**WHAT TO PRODUCE**
Leave out the pictures and restate every entry word for word.

**EXTRACTED DATA**
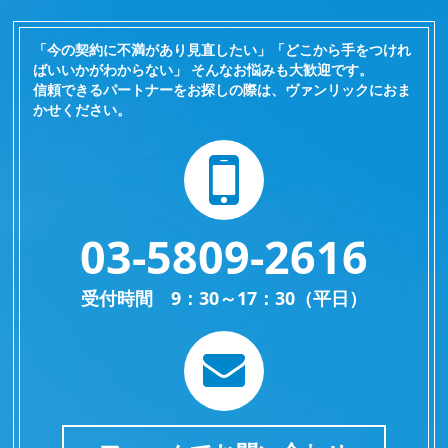
「今の契約に不満があり見直したい」「どこから手をつけれ
ばいいかがわからない」 そんなお悩みも大歓迎です。
信頼できるパートナーをお探しの際は、ヴァンリックにおま
かせください。
03-5809-2616
受付時間 9：30～17：30（平日）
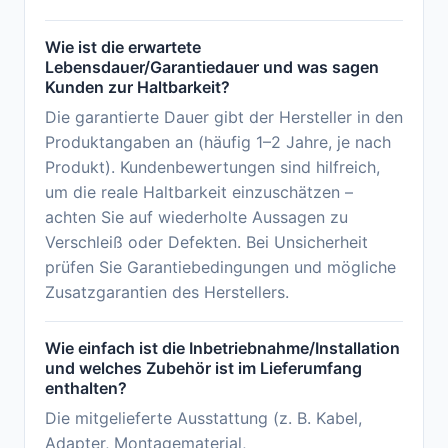
Wie ist die erwartete
Lebensdauer/Garantiedauer und was sagen
Kunden zur Haltbarkeit?
Die garantierte Dauer gibt der Hersteller in den
Produktangaben an (häufig 1–2 Jahre, je nach
Produkt). Kundenbewertungen sind hilfreich,
um die reale Haltbarkeit einzuschätzen –
achten Sie auf wiederholte Aussagen zu
Verschleiß oder Defekten. Bei Unsicherheit
prüfen Sie Garantiebedingungen und mögliche
Zusatzgarantien des Herstellers.
Wie einfach ist die Inbetriebnahme/Installation
und welches Zubehör ist im Lieferumfang
enthalten?
Die mitgelieferte Ausstattung (z. B. Kabel,
Adapter, Montagematerial,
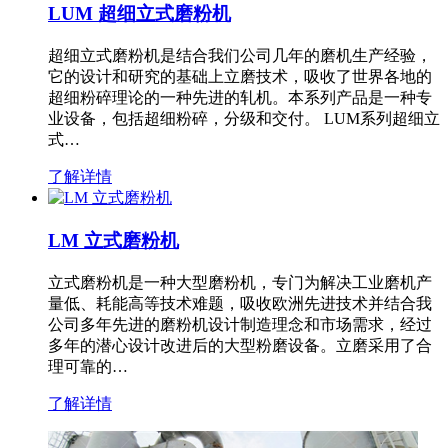
LUM 超细立式磨粉机
超细立式磨粉机是结合我们公司几年的磨机生产经验，
它的设计和研究的基础上立磨技术，吸收了世界各地的
超细粉碎理论的一种先进的轧机。本系列产品是一种专
业设备，包括超细粉碎，分级和交付。 LUM系列超细立
式…
了解详情
LM 立式磨粉机
立式磨粉机是一种大型磨粉机，专门为解决工业磨机产
量低、耗能高等技术难题，吸收欧洲先进技术并结合我
公司多年先进的磨粉机设计制造理念和市场需求，经过
多年的潜心设计改进后的大型粉磨设备。立磨采用了合
理可靠的…
了解详情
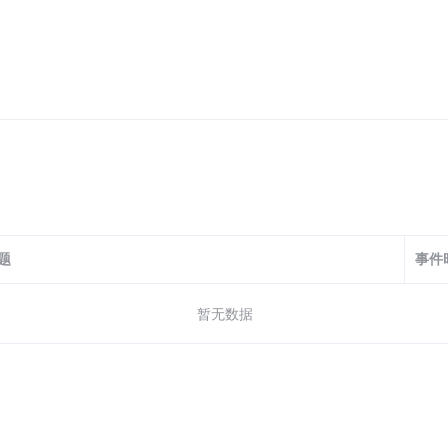
题
事件
暂无数据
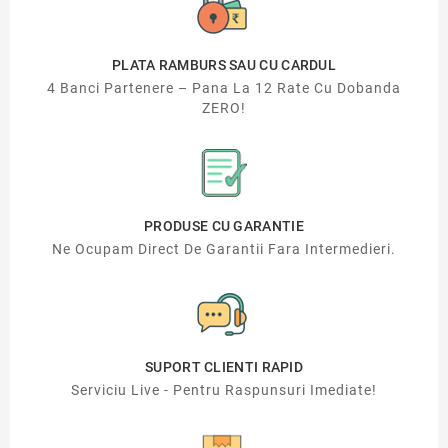
PLATA RAMBURS SAU CU CARDUL
4 Banci Partenere – Pana La 12 Rate Cu Dobanda
ZERO!
PRODUSE CU GARANTIE
Ne Ocupam Direct De Garantii Fara Intermedieri.
SUPORT CLIENTI RAPID
Serviciu Live - Pentru Raspunsuri Imediate!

**SOLUTION TO THE EXERCISE**
「今の契約に不満があり見直したい」「どこから手をつけれ
ばいいかがわからない」 そんなお悩みも大歓迎です。
信頼できるパートナーをお探しの際は、ヴァンリックにおま
かせください。
03-5809-2616
受付時間 9：30～17：30（平日）
Wie ist die erwartete
Lebensdauer/Garantiedauer und was sagen
Kunden zur Haltbarkeit?
Die garantierte Dauer gibt der Hersteller in den
Produktangaben an (häufig 1–2 Jahre, je nach
Produkt). Kundenbewertungen sind hilfreich,
um die reale Haltbarkeit einzuschätzen –
achten Sie auf wiederholte Aussagen zu
Verschleiß oder Defekten. Bei Unsicherheit
prüfen Sie Garantiebedingungen und mögliche
Zusatzgarantien des Herstellers.
Wie einfach ist die Inbetriebnahme/Installation
und welches Zubehör ist im Lieferumfang
enthalten?
Die mitgelieferte Ausstattung (z. B. Kabel,
Adapter, Montagematerial,
LUM 超细立式磨粉机
超细立式磨粉机是结合我们公司几年的磨机生产经验，
它的设计和研究的基础上立磨技术，吸收了世界各地的
超细粉碎理论的一种先进的轧机。本系列产品是一种专
业设备，包括超细粉碎，分级和交付。 LUM系列超细立
式…
了解详情
LM 立式磨粉机
立式磨粉机是一种大型磨粉机，专门为解决工业磨机产
量低、耗能高等技术难题，吸收欧洲先进技术并结合我
公司多年先进的磨粉机设计制造理念和市场需求，经过
多年的潜心设计改进后的大型粉磨设备。立磨采用了合
理可靠的…
了解详情
题
事件
暂无数据
PLATA RAMBURS SAU CU CARDUL
4 Banci Partenere – Pana La 12 Rate Cu Dobanda
ZERO!
PRODUSE CU GARANTIE
Ne Ocupam Direct De Garantii Fara Intermedieri.
SUPORT CLIENTI RAPID
Serviciu Live - Pentru Raspunsuri Imediate!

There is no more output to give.